Not so long ago the Mets took two out of three from the Rockies, looking resilient in doing so, then donned their cowboy gear and strutted down to Houston, where the not-yet-rebuilt Astros seemed like easy pickings. Instead the Astros smacked the Mets around pitilessly, what looked like a workaday win against the Diamondbacks spiraled out of control and became a teeth-grinding loss, and after this brief homestead the Mets have to face the Phillies and the Marlins on the road. They’re .500 and that glass sure feels half-empty.

But this is the tough part of baseball fandom just as it’s the tough part of the real thing — days when balls don’t land quite where you need them to, weeks when the statistical ebb and flow of the season goes against you, and either way as a fan all you can do is sit on the couch and fume.

Hang in there. Shut your eyes, stick your fingers in your ears and find a quiet place, in hopes that there you can find a renewed perspective.

It’s a game of inches.

In the second, Andres Torres drove a ball off the orange line at the top of the No Longer So Great Wall of Flushing. Josh Thole and Dillon Gee promptly struck out; Torres didn’t score. In the fifth, with two men on, Scott Hairston crushed a ball down the left-field line that hit less than a foot on the wrong side of the foul pole, wrapping itself around it and seeming to startle a maroon-clad security guy rather badly. Given another chance, Wade Miley struck Hairston out and then got Ike to hit into a double play. Give the Mets about 18 inches between those two hits and they win 9-5, with Ike’s struggles and the bullpen’s failures discordant minor notes as we crow about the contributions of newcomers and complementary guys.

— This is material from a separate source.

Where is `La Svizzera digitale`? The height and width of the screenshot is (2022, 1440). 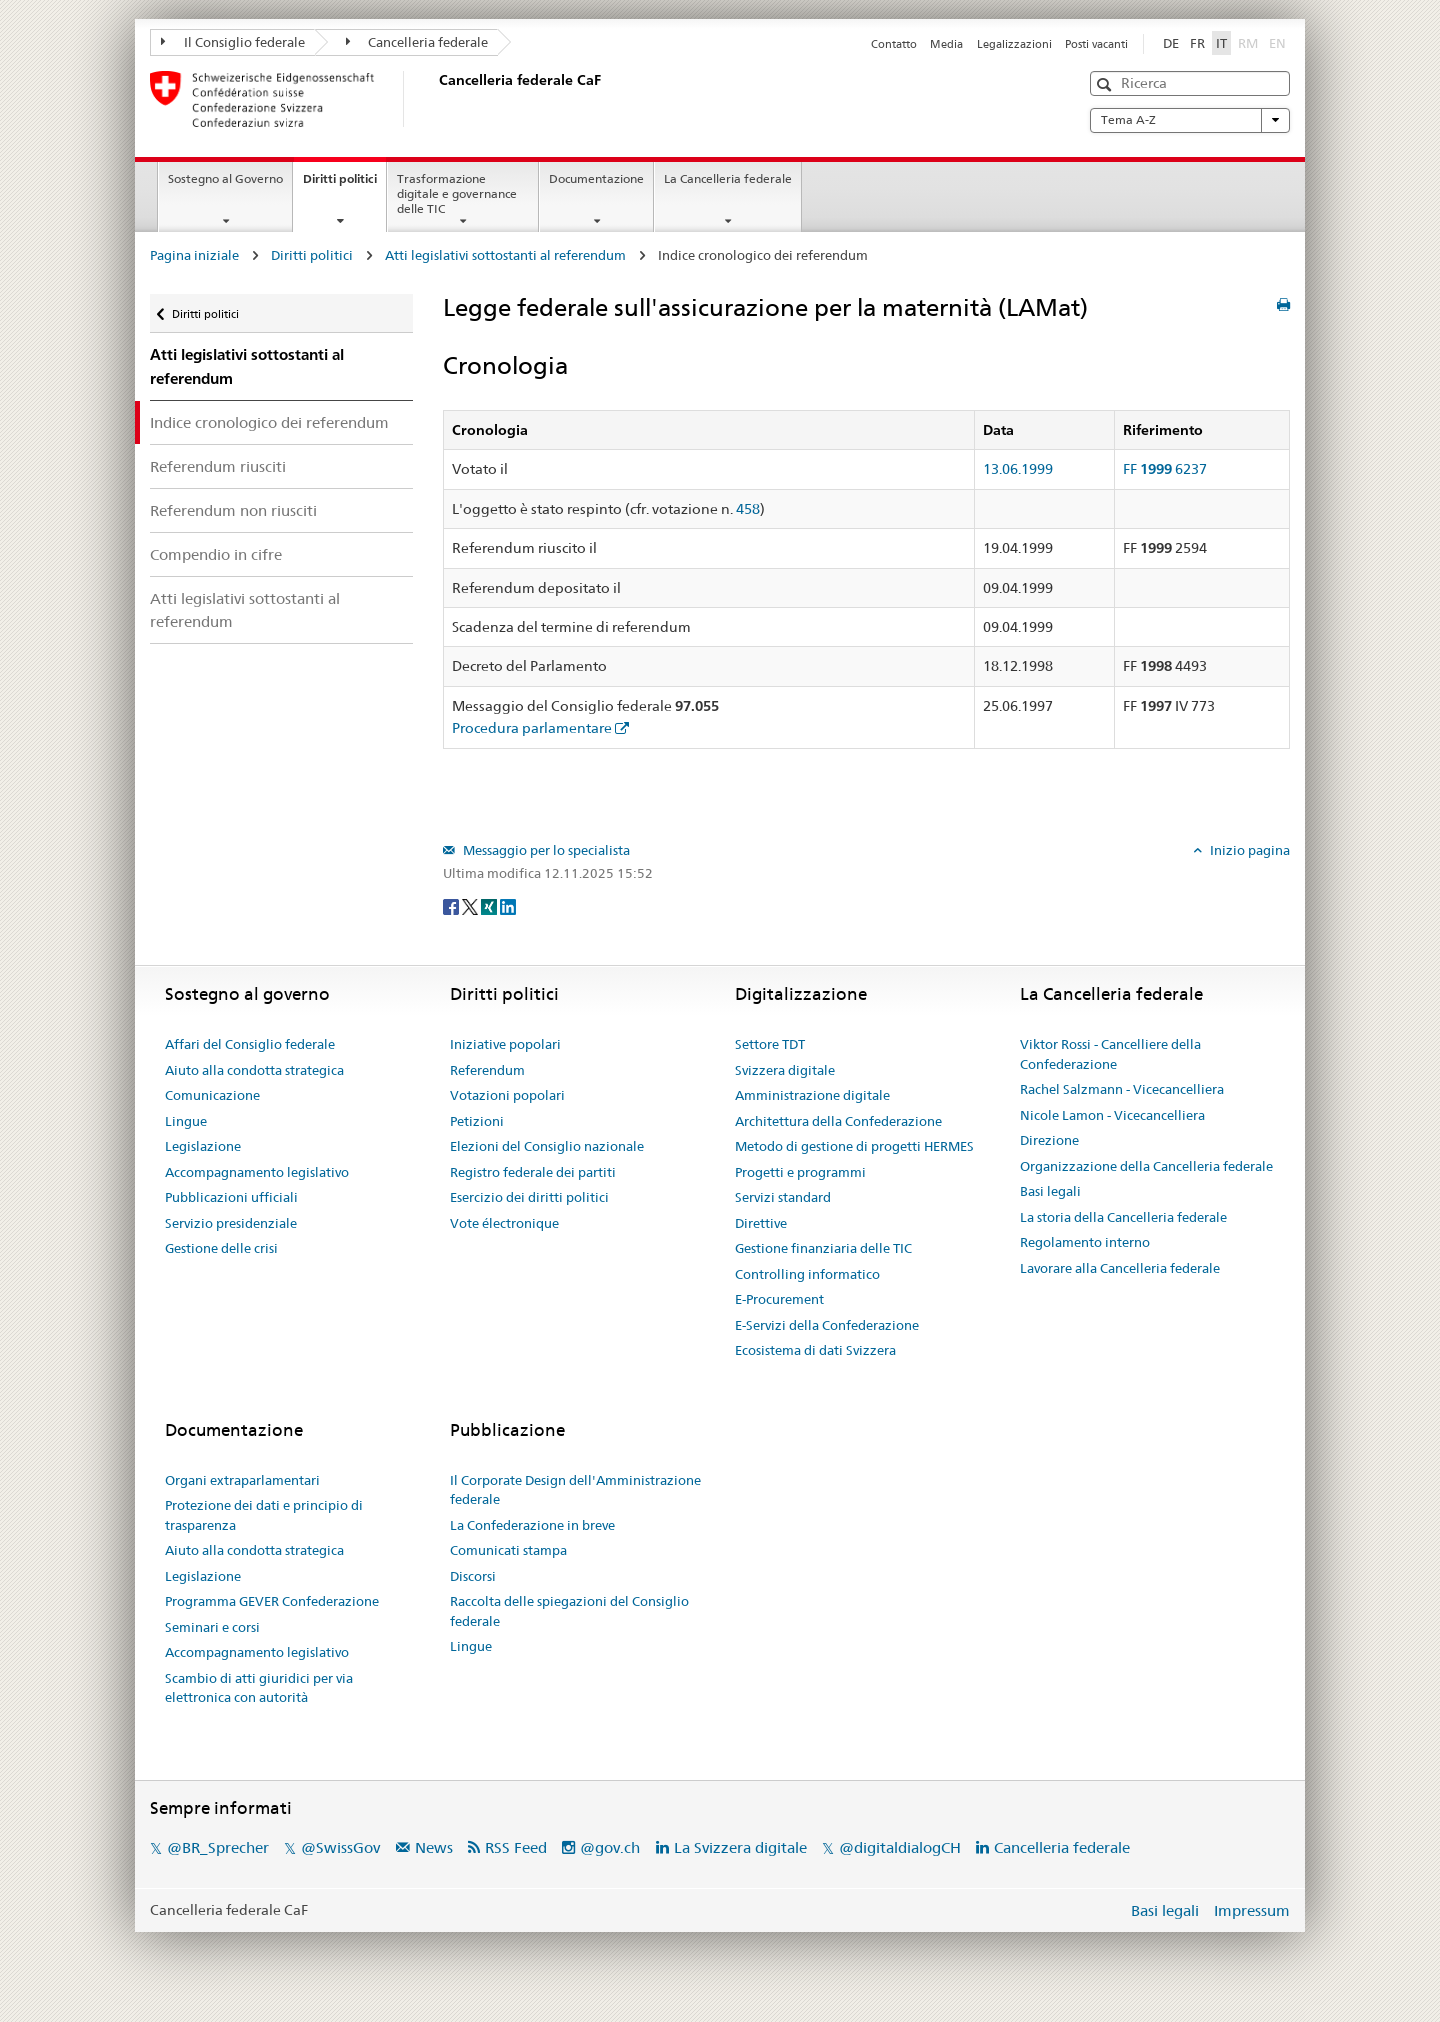
La Svizzera digitale is located at coordinates (740, 1847).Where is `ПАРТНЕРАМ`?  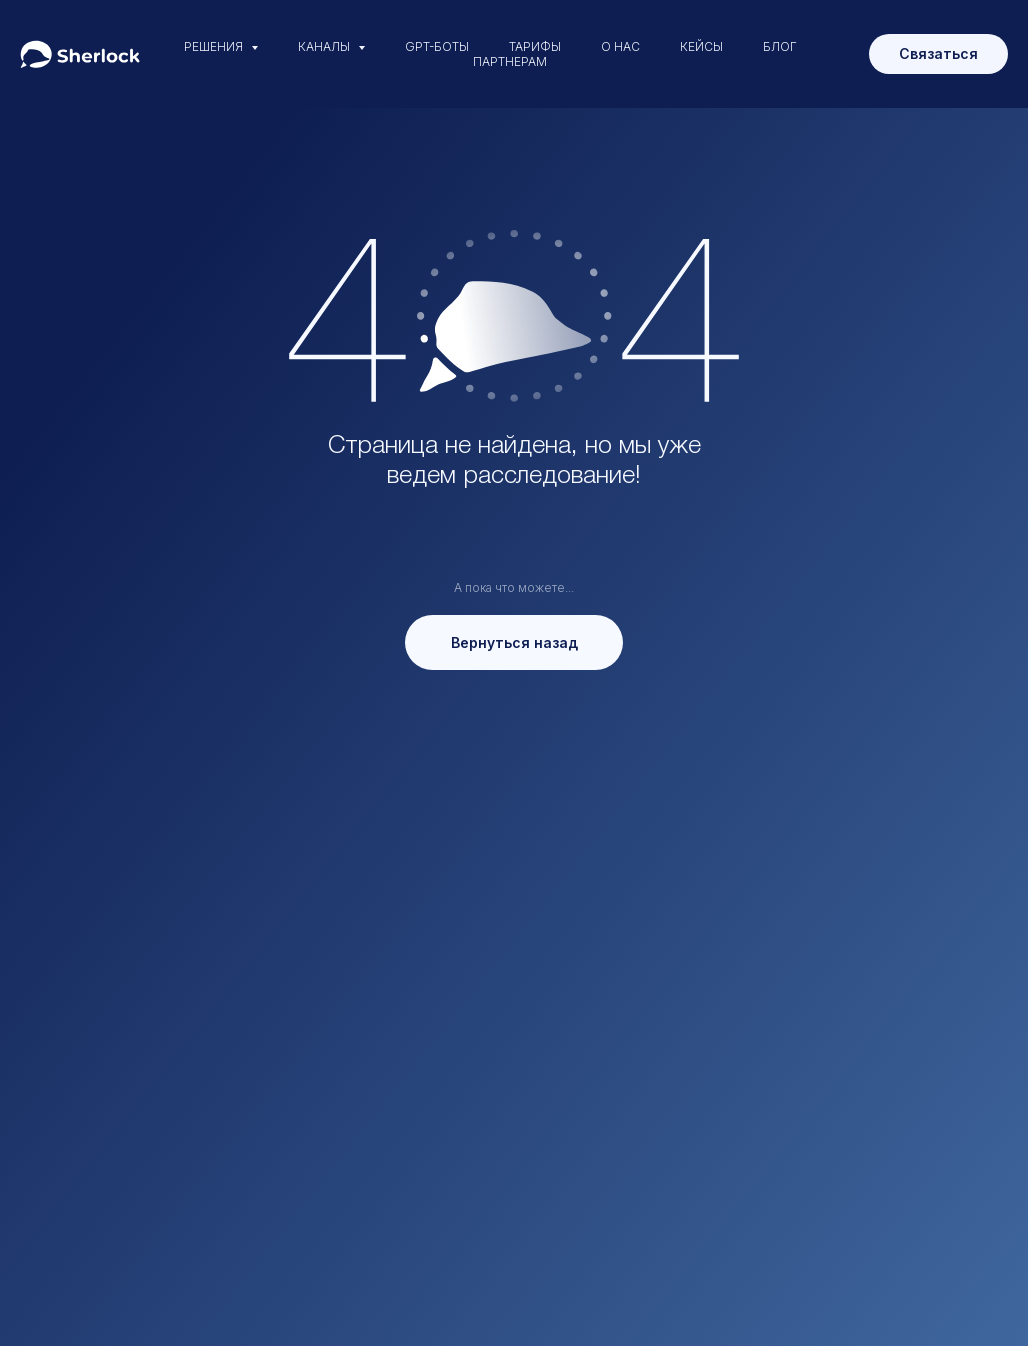 ПАРТНЕРАМ is located at coordinates (510, 61).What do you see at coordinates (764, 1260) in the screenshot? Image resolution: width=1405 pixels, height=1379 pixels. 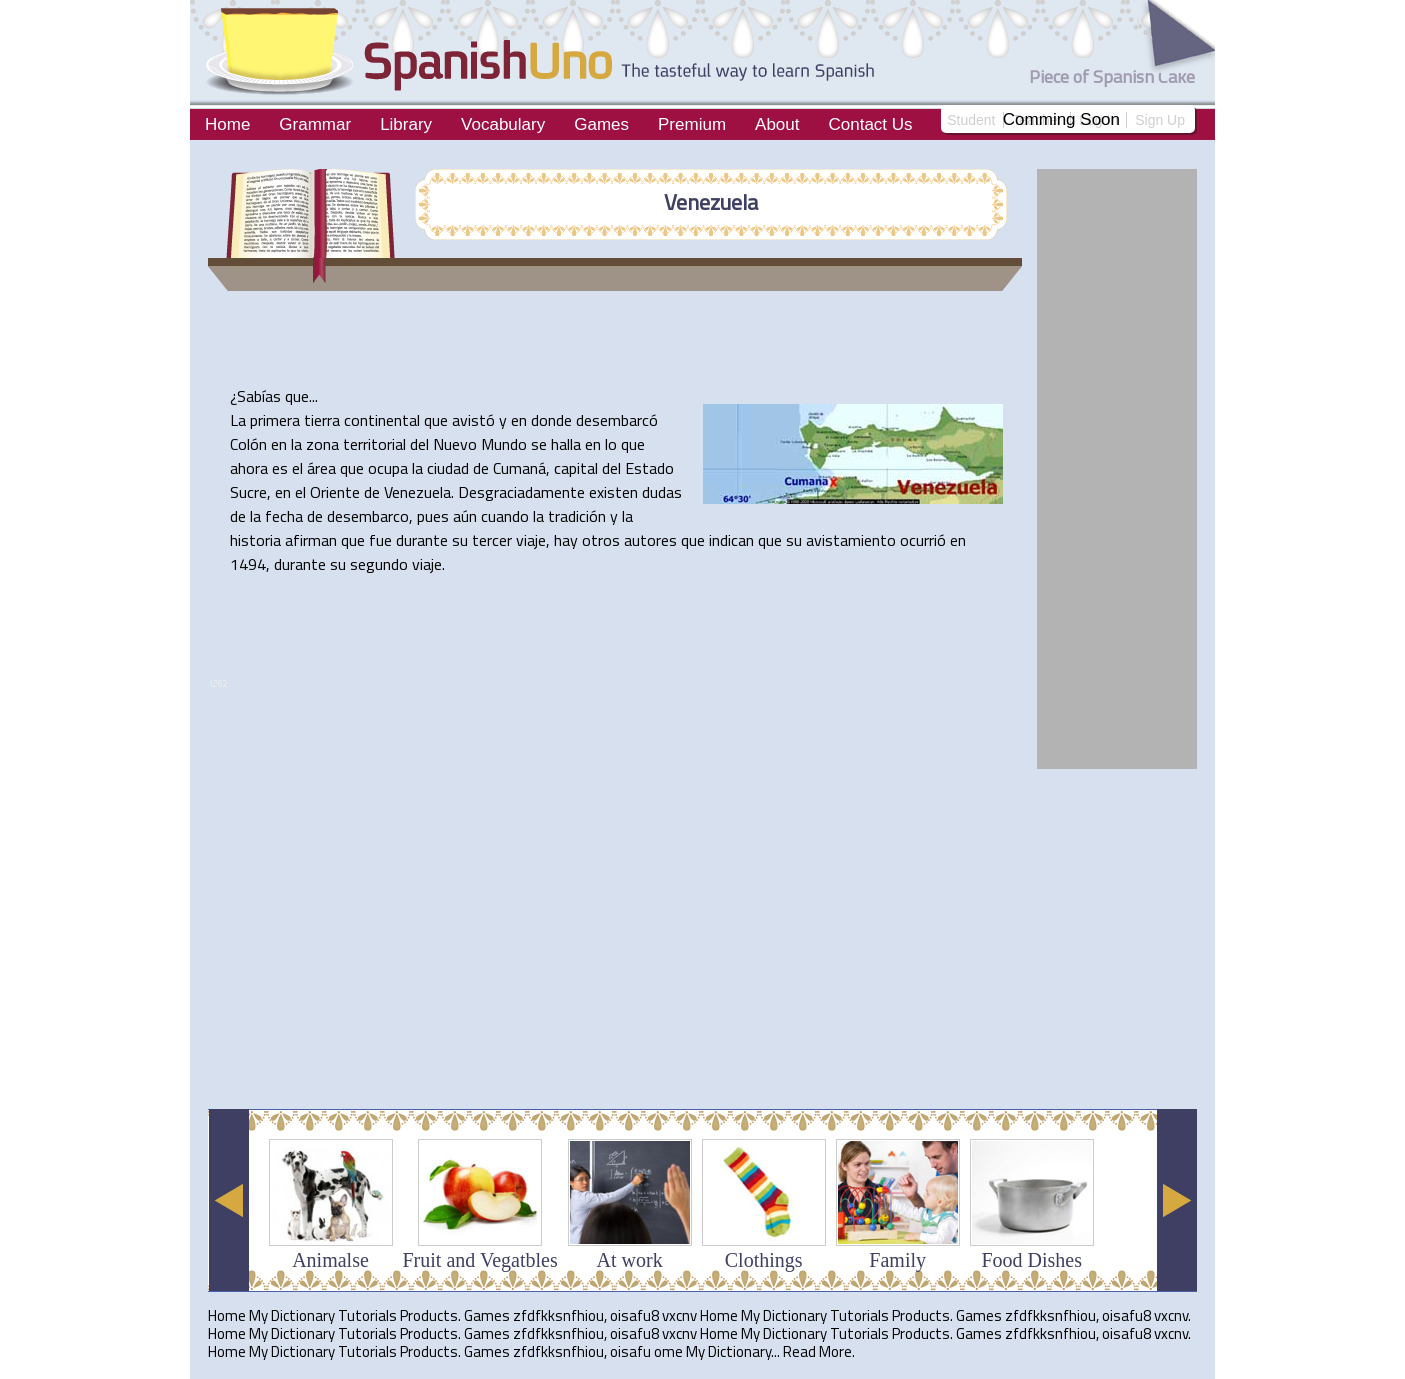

(And that’s without mentioning Thole turning in a good at-bat in the eighth, contending against both David Hernandez and the strike zone before ramming a ball that lumbering Jason Kubel was just able to stick up his glove and snag, or Daniel Murphy ending the game on a laser beam up the gap that Gerardo Parra grabbed parallel to the earth. Inches again.)

It’s also a game of streaks, statistics blowing hot and cold.

Rauch and Tim Byrdak look terrible right now, but they looked like world-beaters in the first couple of weeks of the season. Neither scouting report was accurate. This will be true other places as well. David Wright isn’t going to hit .395. Ike Davis isn’t going to hit .172. You’re sitting on the couch waiting to get socked in the gut this week; last week Todd Helton hit a pinch-hit grand slam and you thought, “Ah, they’ll probably come back.”

It’s baseball. Cheer and yell and groan and pout, but don’t let it kill you.

2 comments to Inches and Streaks

  • Steve D

    Watching Ike hit this year has almost turned me off to baseball…it is really sad to see. He has been just about the worst hitter in the league based on most stats, including OPS. The only thing worse than his mechanics is his confidence. I would send him down to the minors now, for a wake up call…it should get him angry and focus him and actually after some success, he’ll get some confidence back.

    http://espn.go.com/mlb/stats/batting/_/league/nl/order/false

  • JerseyJack

    In other news, anyone notice the start that old friend, Chris Capuano, has had w/ the DOdgers ? He’s 4-0 , ERA of 2.21 & WHIP of 1.12 . Nice pick up by LA !!